Theorem. Any space $$X$$ is compact if and only if any collection of closed sets $$\{D_\alpha\}$$ that satisfies the finite intersection property has a non-empty intersection (or, if every finite subcollection has non-empty intersection, then $$\bigcap D_\alpha \neq \emptyset$$).

Proof.

($$\Rightarrow$$): Consider $$\{D_\alpha\}$$. These are closed subset of a compact space $$X$$, so they are compact. Apply the previous theorem to get the conclusion.

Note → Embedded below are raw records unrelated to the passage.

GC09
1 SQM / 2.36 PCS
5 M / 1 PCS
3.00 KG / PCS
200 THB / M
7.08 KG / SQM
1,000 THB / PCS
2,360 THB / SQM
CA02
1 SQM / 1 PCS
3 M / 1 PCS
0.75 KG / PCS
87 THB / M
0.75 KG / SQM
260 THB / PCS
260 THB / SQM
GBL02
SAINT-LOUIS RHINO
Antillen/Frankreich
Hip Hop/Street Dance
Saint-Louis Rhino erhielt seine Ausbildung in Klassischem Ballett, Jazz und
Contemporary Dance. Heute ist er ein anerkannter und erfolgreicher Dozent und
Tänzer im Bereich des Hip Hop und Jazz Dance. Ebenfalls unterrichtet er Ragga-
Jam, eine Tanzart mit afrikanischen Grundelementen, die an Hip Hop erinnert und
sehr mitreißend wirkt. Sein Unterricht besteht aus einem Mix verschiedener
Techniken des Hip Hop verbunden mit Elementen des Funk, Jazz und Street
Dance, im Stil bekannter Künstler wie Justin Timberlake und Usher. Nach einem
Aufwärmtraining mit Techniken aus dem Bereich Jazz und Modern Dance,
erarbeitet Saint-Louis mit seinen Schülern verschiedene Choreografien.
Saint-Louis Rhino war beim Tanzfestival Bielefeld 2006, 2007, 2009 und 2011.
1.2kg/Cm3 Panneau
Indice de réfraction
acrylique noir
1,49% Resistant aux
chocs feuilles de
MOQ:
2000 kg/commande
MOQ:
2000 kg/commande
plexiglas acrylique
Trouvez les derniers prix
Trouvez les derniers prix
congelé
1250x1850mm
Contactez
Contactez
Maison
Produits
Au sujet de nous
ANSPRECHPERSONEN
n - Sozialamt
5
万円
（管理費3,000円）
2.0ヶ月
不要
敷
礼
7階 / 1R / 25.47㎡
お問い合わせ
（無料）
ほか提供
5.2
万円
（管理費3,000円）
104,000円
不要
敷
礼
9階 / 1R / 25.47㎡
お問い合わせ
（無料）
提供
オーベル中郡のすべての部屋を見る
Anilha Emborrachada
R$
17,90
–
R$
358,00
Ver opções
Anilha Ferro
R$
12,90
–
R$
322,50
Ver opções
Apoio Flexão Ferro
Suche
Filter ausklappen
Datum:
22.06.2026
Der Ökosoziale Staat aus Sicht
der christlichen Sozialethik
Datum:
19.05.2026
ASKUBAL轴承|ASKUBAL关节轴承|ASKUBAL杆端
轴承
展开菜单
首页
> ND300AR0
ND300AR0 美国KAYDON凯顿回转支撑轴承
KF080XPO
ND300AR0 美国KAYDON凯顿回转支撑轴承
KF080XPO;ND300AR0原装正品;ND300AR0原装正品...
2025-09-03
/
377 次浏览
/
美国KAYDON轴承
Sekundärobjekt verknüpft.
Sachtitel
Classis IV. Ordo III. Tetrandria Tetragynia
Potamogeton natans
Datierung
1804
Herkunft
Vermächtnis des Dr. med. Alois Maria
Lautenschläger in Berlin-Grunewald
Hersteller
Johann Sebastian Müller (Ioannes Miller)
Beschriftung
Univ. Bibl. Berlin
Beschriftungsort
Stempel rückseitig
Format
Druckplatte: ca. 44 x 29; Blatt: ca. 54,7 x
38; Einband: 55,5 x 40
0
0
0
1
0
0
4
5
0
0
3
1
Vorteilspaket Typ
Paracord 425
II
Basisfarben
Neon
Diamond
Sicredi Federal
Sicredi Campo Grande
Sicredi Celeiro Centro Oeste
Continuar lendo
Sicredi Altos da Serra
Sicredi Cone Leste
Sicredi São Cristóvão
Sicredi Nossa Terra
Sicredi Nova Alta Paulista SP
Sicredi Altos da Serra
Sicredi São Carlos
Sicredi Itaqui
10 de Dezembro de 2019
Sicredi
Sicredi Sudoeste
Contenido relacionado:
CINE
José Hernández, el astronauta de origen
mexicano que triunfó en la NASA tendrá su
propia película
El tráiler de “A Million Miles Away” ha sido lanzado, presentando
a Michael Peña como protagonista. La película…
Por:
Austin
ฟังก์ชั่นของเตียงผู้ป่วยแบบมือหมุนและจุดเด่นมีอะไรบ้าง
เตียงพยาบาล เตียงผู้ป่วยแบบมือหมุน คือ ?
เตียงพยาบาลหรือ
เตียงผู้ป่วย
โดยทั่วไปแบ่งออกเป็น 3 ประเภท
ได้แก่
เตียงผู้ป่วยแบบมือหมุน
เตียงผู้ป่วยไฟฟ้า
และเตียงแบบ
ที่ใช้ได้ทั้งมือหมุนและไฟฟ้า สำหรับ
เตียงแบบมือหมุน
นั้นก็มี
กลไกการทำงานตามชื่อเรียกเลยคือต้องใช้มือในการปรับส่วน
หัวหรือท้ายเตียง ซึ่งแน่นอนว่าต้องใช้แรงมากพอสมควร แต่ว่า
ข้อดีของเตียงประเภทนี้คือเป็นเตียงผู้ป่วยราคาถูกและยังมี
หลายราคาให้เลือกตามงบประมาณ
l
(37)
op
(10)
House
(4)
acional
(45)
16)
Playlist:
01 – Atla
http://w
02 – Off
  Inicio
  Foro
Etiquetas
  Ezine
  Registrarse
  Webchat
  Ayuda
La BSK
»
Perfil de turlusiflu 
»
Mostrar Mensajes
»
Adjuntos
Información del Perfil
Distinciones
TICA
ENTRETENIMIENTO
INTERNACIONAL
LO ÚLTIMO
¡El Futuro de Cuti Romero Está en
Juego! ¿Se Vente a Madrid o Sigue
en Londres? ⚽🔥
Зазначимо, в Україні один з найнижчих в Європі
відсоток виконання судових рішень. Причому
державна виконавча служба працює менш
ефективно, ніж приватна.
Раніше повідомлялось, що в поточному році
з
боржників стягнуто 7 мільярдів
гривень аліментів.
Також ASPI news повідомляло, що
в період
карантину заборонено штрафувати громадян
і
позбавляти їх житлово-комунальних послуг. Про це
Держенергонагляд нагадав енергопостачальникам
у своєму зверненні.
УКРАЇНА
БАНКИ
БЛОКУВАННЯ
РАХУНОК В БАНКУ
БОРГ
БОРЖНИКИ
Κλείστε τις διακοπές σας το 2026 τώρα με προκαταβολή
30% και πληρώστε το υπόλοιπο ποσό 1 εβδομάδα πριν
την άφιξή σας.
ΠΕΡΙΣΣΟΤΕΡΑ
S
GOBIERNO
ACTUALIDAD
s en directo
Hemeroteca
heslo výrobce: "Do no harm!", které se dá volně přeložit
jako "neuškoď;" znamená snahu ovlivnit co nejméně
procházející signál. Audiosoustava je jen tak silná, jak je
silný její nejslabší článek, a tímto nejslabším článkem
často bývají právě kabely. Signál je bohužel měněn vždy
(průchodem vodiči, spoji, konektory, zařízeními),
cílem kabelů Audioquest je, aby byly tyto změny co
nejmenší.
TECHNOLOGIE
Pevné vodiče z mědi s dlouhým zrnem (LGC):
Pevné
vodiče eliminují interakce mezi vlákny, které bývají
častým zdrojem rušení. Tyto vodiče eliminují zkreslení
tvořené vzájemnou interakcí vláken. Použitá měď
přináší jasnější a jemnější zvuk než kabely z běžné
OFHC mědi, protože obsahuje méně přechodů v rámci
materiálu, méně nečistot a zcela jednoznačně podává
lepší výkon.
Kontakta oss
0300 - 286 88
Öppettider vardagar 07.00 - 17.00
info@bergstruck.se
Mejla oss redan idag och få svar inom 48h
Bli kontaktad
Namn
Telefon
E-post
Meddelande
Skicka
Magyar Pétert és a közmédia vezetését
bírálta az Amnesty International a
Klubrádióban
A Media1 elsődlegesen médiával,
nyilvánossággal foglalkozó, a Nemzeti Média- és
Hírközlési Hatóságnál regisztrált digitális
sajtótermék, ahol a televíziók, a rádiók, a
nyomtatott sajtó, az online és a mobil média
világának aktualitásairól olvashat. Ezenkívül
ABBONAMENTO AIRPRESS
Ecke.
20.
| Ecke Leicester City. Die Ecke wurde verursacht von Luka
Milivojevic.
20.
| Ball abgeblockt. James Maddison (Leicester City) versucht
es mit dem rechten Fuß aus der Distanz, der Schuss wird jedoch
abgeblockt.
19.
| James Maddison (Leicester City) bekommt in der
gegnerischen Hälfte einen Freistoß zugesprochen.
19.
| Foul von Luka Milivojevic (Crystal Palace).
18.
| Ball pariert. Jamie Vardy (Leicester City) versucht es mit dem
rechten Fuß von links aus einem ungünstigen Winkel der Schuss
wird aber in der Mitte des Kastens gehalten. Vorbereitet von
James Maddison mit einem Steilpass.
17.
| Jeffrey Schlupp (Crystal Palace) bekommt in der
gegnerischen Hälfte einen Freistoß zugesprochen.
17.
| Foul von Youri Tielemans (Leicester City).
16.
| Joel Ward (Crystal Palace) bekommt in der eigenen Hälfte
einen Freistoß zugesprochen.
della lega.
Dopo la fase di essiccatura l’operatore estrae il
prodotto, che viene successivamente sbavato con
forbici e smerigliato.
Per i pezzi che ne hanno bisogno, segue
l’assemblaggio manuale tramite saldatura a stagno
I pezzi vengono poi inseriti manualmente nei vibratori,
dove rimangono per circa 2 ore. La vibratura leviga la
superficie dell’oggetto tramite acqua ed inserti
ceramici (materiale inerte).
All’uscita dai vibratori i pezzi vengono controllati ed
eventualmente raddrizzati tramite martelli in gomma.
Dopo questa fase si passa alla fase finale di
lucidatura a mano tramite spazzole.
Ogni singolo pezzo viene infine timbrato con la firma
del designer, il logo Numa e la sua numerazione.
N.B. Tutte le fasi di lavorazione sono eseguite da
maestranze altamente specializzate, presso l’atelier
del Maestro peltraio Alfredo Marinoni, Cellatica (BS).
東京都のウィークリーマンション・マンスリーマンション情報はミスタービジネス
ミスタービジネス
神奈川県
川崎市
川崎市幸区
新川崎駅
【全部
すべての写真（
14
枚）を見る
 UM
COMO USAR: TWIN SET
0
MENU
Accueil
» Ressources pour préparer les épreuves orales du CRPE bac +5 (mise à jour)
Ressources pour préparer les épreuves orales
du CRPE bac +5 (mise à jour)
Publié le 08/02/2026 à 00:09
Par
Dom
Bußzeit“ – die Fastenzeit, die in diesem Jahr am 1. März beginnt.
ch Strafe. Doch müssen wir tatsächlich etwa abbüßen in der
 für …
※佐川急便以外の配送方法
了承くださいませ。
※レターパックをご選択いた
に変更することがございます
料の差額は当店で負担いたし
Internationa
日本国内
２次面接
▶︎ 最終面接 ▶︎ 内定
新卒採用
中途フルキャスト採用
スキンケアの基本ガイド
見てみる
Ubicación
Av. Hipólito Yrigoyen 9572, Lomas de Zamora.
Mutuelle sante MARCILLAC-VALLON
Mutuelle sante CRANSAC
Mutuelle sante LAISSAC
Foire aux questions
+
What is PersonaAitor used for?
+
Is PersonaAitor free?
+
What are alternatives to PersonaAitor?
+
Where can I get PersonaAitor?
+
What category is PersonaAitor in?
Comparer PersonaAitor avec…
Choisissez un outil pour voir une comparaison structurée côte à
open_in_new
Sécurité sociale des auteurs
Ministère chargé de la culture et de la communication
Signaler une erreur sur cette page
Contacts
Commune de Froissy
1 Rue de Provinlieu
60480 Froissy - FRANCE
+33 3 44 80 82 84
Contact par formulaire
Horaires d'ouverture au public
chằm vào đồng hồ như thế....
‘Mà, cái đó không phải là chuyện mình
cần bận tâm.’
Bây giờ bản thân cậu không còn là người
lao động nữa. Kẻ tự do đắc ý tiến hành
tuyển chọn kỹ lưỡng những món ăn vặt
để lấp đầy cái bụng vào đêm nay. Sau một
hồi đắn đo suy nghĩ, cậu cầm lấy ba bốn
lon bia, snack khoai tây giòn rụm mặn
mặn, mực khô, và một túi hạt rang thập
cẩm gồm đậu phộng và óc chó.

($$\Leftarrow$$, by contrapositive): Assume $$X$$ is not compact. Hence, there exists an open cover $$\{U_\alpha\}$$ with no finite subcover. Since $$\{U_\alpha\}$$ is a cover, every point $$y \in X$$ is in $$\bigcup\limits_\alpha U_\alpha$$, which implies every point $$y \in X$$ is not in $$\bigcap\limits_\alpha U_\alpha$$. Hence, $$\bigcap\limits_\alpha U_\alpha = \emptyset$$. Consider any subcollection $$\{U_{\alpha_i}\}_{i = 1}^n$$. Since $$\{U_{\alpha_i}\}_{i = 1}^n$$ is not a subcover of $$X$$, there exists $$x \in X \setminus \bigcup\limits_{i = 1}^n U_{\alpha_i}$$, which implies $$x \in X \cap \bigcap\limits_{i = 1}^n U_{\alpha_i}$$. So $$\bigcap\limits_{i = 1}^n U_{\alpha_i} \neq \emptyset$$, as desired. QED.

# Perfect Sets

A set is perfect if it is closed and every point is a limit point.

For example,

1. Any closed interval $$[a, b]$$ is perfect.
2. $$\mathbb{R}$$ is perfect.

# Cantor Sets

Start with $$K_0 = [0, 1]$$. Construct $$K_1$$ by removing the middle third of $$K_0$$, i.e. $$K_1 = \left[0, \frac{1}{3}\right] \cup \left[\frac{2}{3}, 1\right]$$. Construct $$K_2$$ by removing the middle thirds of the intervals in $$K_1$$, i.e. $$K_2 = \left[0, \frac{1}{9}\right] \cup \left[\frac{2}{9}, \frac{3}{9}\right] \cup \left[\frac{6}{9}, \frac{7}{9}\right] \cup \left[\frac{8}{9}, 1\right]$$. Continue with the construction.

Each $$K_n$$ has $$2^n$$ intervals. Each is closed because each is a finite union of closed sets. Each is compact because each is a closed subset of the compact set $$[0, 1]$$. Finally, all $$K_n$$ are nested. Hence, their intersection is non-empty.

Let $$C = \bigcap\limits_{n = 0}^\infty K_n$$, called the Cantor set. Notice that

• $$C$$ is closed because it is the intersection of arbitrary many closed sets.
• $$C$$ is perfect.
• $$C$$ consists of real numbers whose ternary expansion contains only $$0$$s or $$2$$s, which shows that $$C$$ is uncountable (or $$C$$ has non-endpoints of $$K_n$$).
• $$C$$ has no interior.
• $$C$$ is totally disconnected.
• $$C$$ has measure $$0$$, i.e. for any $$\epsilon > 0$$, $$C$$ can be covered by intervals of total length less than $$\epsilon$$.